__WHAT THE TASK ASKS__.
All entries need to be written out verbatim, with pictures omitted.

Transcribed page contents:
*-*-*
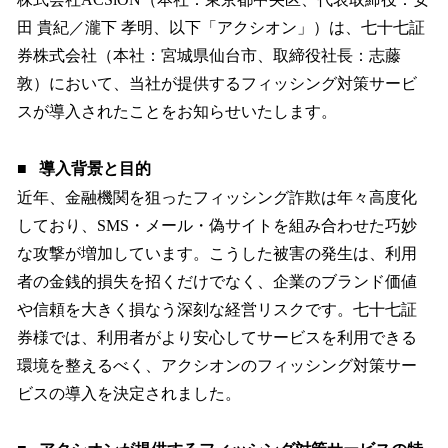
数
田 貴紀／瀧下 孝明、以下「アクシオン」）は、七十七証
を
券株式会社（本社：宮城県仙台市、取締役社長：志藤
読
み
敦）において、当社が提供するフィッシング対策サービ
込
スが導入されたことをお知らせいたします。
み
中
で
■
導入背景と目的
す
近年、金融機関を狙ったフィッシング詐欺は年々高度化
しており、SMS・メール・偽サイトを組み合わせた巧妙
な攻撃が増加しています。こうした被害の発生は、利用
者の金銭的損失を招くだけでなく、企業のブランド価値
や信頼を大きく損なう深刻な経営リスクです。七十七証
券様では、利用者がより安心してサービスを利用できる
環境を整えるべく、アクシオンのフィッシング対策サー
ビスの導入を決定されました。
*-*-*
__PROBLEM SOLUTION__.
数
田 貴紀／瀧下 孝明、以下「アクシオン」）は、七十七証
を
券株式会社（本社：宮城県仙台市、取締役社長：志藤
読
み
敦）において、当社が提供するフィッシング対策サービ
込
スが導入されたことをお知らせいたします。
み
中
で
■
導入背景と目的
す
近年、金融機関を狙ったフィッシング詐欺は年々高度化
しており、SMS・メール・偽サイトを組み合わせた巧妙
な攻撃が増加しています。こうした被害の発生は、利用
者の金銭的損失を招くだけでなく、企業のブランド価値
や信頼を大きく損なう深刻な経営リスクです。七十七証
券様では、利用者がより安心してサービスを利用できる
環境を整えるべく、アクシオンのフィッシング対策サー
ビスの導入を決定されました。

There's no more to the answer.